Using tiny...not able to extract correctly...
#19
by
padysrini
- opened
I am trying to parse car price/miles/location. Sometimes it works. But many, it fails.
Input: 10k price 90k miles around houston
Output: {'miles': 2000, 'price': 1000, 'location': 'detroit'}
Input: 20k miles 10k price in detroit
Output: {'miles': 2000, 'price': 1000, 'location': 'detroit'}
Parts of the code -
prompt_template = """Extract miles, price, and location as JSON from the given text.
- Normalize numbers by removing symbols like '$' and ','.
- Interpret proximity words like "area", "near", or "around" as setting corresponding '...Around' flags to true.
- If miles, price, or location are missing, return their value as null.
- For miles and price, if a range is given, return "minMiles" and "maxMiles" or "minPrice" and "maxPrice" as integers.

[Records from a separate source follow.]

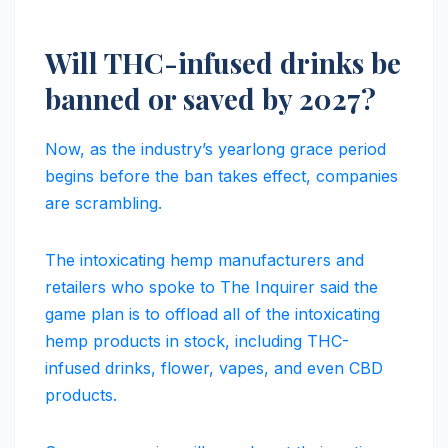
Will THC-infused drinks be
banned or saved by 2027?
Now, as the industry’s yearlong grace period
begins before the ban takes effect, companies
are scrambling.
The intoxicating hemp manufacturers and
retailers who spoke to The Inquirer said the
game plan is to offload all of the intoxicating
hemp products in stock, including THC-
infused drinks, flower, vapes, and even CBD
products.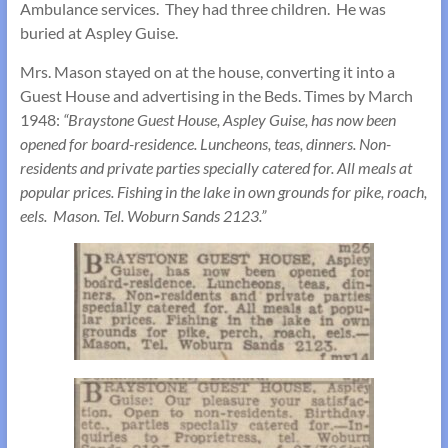
Ambulance services. They had three children. He was
buried at Aspley Guise.
Mrs. Mason stayed on at the house, converting it into a
Guest House and advertising in the Beds. Times by March
1948:
“Braystone Guest House, Aspley Guise, has now been
opened for board-residence. Luncheons, teas, dinners. Non-
residents and private parties specially catered for. All meals at
popular prices. Fishing in the lake in own grounds for pike, roach,
eels. Mason. Tel. Woburn Sands 2123.”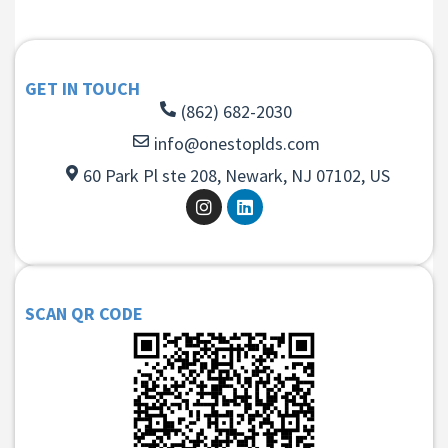
GET IN TOUCH
(862) 682-2030
info@onestoplds.com
60 Park Pl ste 208, Newark, NJ 07102, US
SCAN QR CODE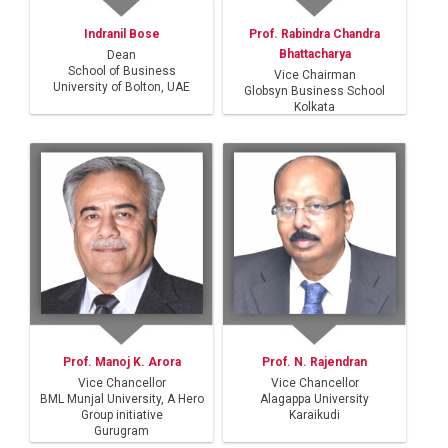
Indranil Bose
Prof. Rabindra Chandra
Bhattacharya
Dean
School of Business
Vice Chairman
University of Bolton, UAE
Globsyn Business School
Kolkata
Prof. Manoj K. Arora
Prof. N. Rajendran
Vice Chancellor
Vice Chancellor
BML Munjal University, A Hero
Alagappa University
Group initiative
Karaikudi
Gurugram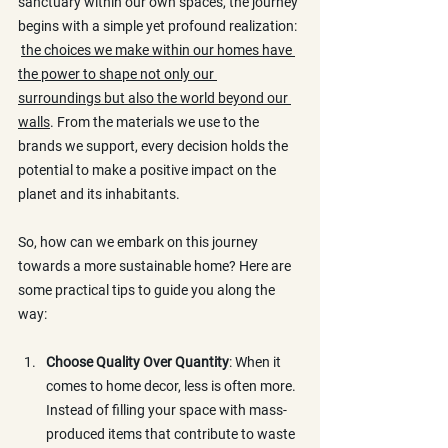
sanctuary within our own spaces, the journey 
begins with a simple yet profound realization: 
the choices we make within our homes have 
the power to shape not only our 
surroundings but also the world beyond our 
walls
. From the materials we use to the 
brands we support, every decision holds the 
potential to make a positive impact on the 
planet and its inhabitants.
So, how can we embark on this journey 
towards a more sustainable home? Here are 
some practical tips to guide you along the 
way:
Choose Quality Over Quantity
: When it 
comes to home decor, less is often more. 
Instead of filling your space with mass-
produced items that contribute to waste 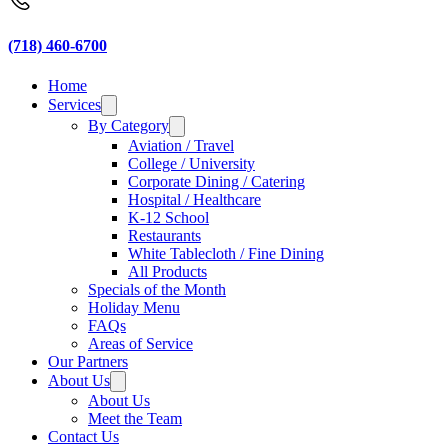
(718) 460-6700
Home
Services
By Category
Aviation / Travel
College / University
Corporate Dining / Catering
Hospital / Healthcare
K-12 School
Restaurants
White Tablecloth / Fine Dining
All Products
Specials of the Month
Holiday Menu
FAQs
Areas of Service
Our Partners
About Us
About Us
Meet the Team
Contact Us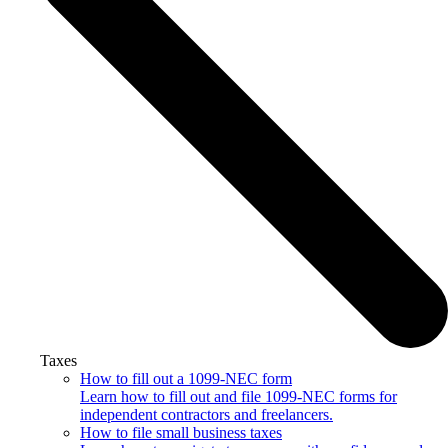
Taxes
How to fill out a 1099-NEC form
Learn how to fill out and file 1099-NEC forms for
independent contractors and freelancers.
How to file small business taxes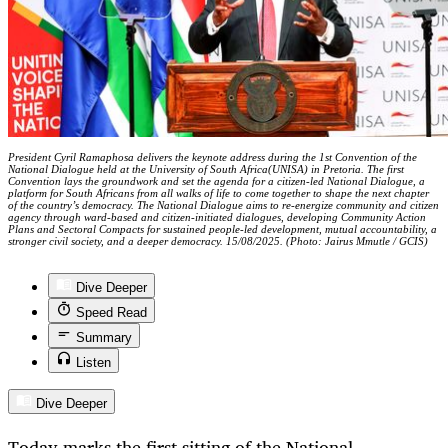
President Cyril Ramaphosa delivers the keynote address during the 1st Convention of the
National Dialogue held at the University of South Africa(UNISA) in Pretoria. The first
Convention lays the groundwork and set the agenda for a citizen-led National Dialogue, a
platform for South Africans from all walks of life to come together to shape the next chapter
of the country’s democracy. The National Dialogue aims to re-energize community and citizen
agency through ward-based and citizen-initiated dialogues, developing Community Action
Plans and Sectoral Compacts for sustained people-led development, mutual accountability, a
stronger civil society, and a deeper democracy. 15/08/2025. (Photo: Jairus Mmutle / GCIS)
Dive Deeper
Speed Read
Summary
Listen
Dive Deeper
Today marks the first sitting of the National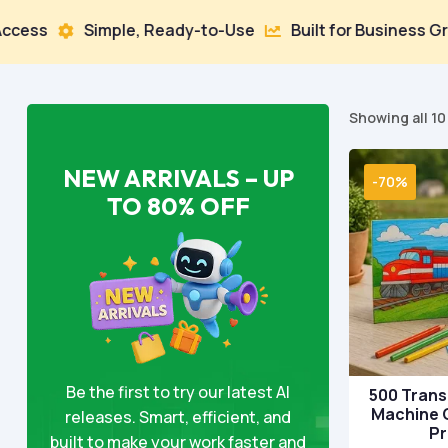
mple, Ready-to-Use
Built for Business Growth
10


Showing all 10
NEW ARRIVALS – UP
-70%
TO 80% OFF
Be the first to try our latest AI
500 Trans
Machine 
releases. Smart, efficient, and
P
built to make your work faster and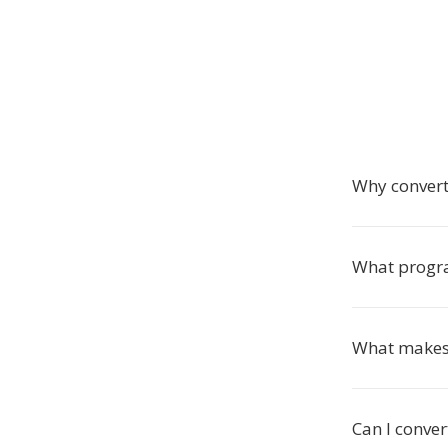
Why convert
What progra
What makes 
Can I conver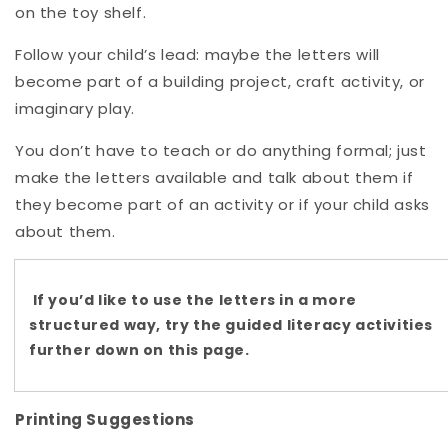
on the toy shelf.
Follow your child’s lead: maybe the letters will
become part of a building project, craft activity, or
imaginary play.
You don’t have to teach or do anything formal; just
make the letters available and talk about them if
they become part of an activity or if your child asks
about them.
If you’d like to use the letters in a more
structured way, try the guided literacy activities
further down on this page.
Printing Suggestions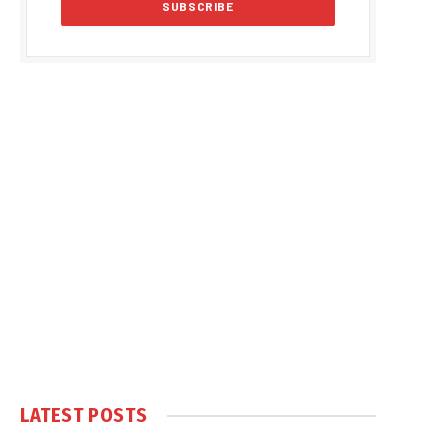
LATEST POSTS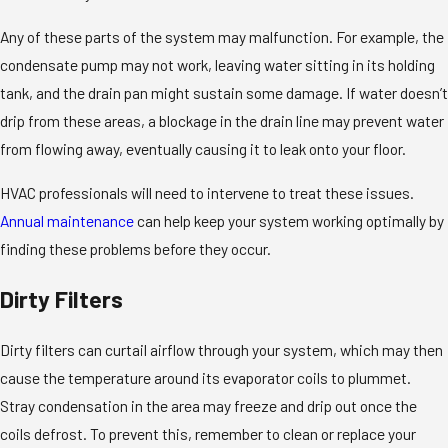
Any of these parts of the system may malfunction. For example, the
condensate pump may not work, leaving water sitting in its holding
tank, and the drain pan might sustain some damage. If water doesn’t
drip from these areas, a blockage in the drain line may prevent water
from flowing away, eventually causing it to leak onto your floor.
HVAC professionals will need to intervene to treat these issues.
Annual maintenance
can help keep your system working optimally by
finding these problems before they occur.
Dirty Filters
Dirty filters can curtail airflow through your system, which may then
cause the temperature around its evaporator coils to plummet.
Stray condensation in the area may freeze and drip out once the
coils defrost. To prevent this, remember to clean or replace your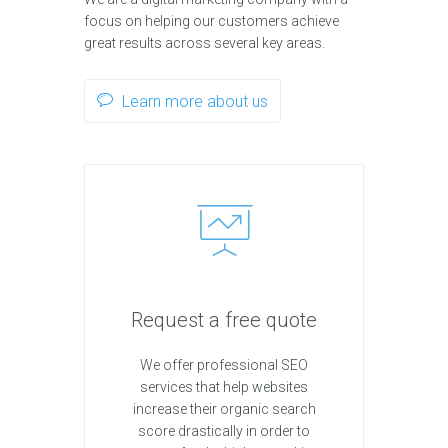
focus on helping our customers achieve
great results across several key areas.
Learn more about us
Request a free quote
We offer professional SEO
services that help websites
increase their organic search
score drastically in order to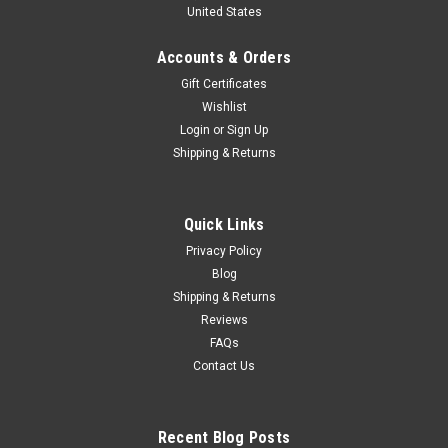
United States
Place Driver Franco Cortese Car Model
1/18 Tecnomodel 1947 12H di Pescara 2ND Place Driver
Accounts & Orders
Franco Cortese Car Model
Gift Certificates
Wishlist
Login
or
Sign Up
$329.95
Shipping & Returns
VIEW DETAILS
Quick Links
COMPARE
Privacy Policy
Blog
Shipping & Returns
Reviews
FAQs
Contact Us
Recent Blog Posts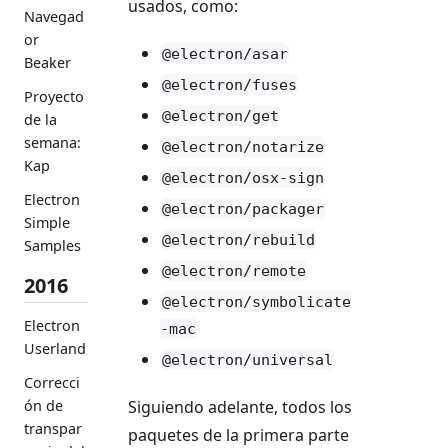
usados, como:
Navegad
or
@electron/asar
Beaker
@electron/fuses
Proyecto
@electron/get
de la
semana:
@electron/notarize
Kap
@electron/osx-sign
Electron
@electron/packager
Simple
@electron/rebuild
Samples
@electron/remote
2016
@electron/symbolicate
Electron
-mac
Userland
@electron/universal
Correcci
Siguiendo adelante, todos los
ón de
transpar
paquetes de la primera parte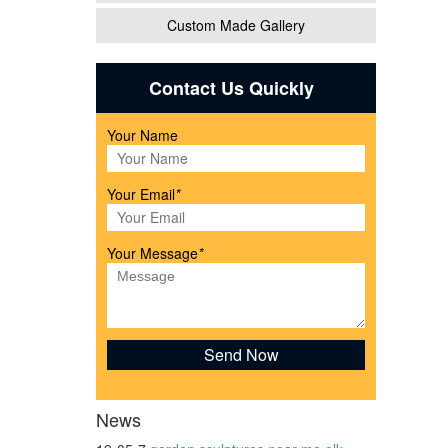
Custom Made Gallery
Contact Us Quickly
Your Name
Your Email
*
den
Your Message
*
finish
News
-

- For qualifiers like "up to", "below", "max", set "milesMax" or "priceMax" accordingly.
- Normalize all numbers by removing currency symbols and commas.
- Return the output strictly as a JSON object with keys: miles, milesAround, price, priceAround, location, locationAround, minMiles, maxMiles, minPrice, maxPrice, milesMax, priceMax.
Example 1
Input: 2k miles 1k price in detroit
Output: {{"miles": 2000, "price": 1000, "location": "detroit"}}
Example 2
Input: 5k price 15k miles boston
Output: {{"miles": 15000, "price": 5000, "location": "boston"}}
Input: "{0}"
Output:
"""
prompt = prompt_template.format(normalized_text)
result = nlp_pipe(prompt)[0]['generated_text']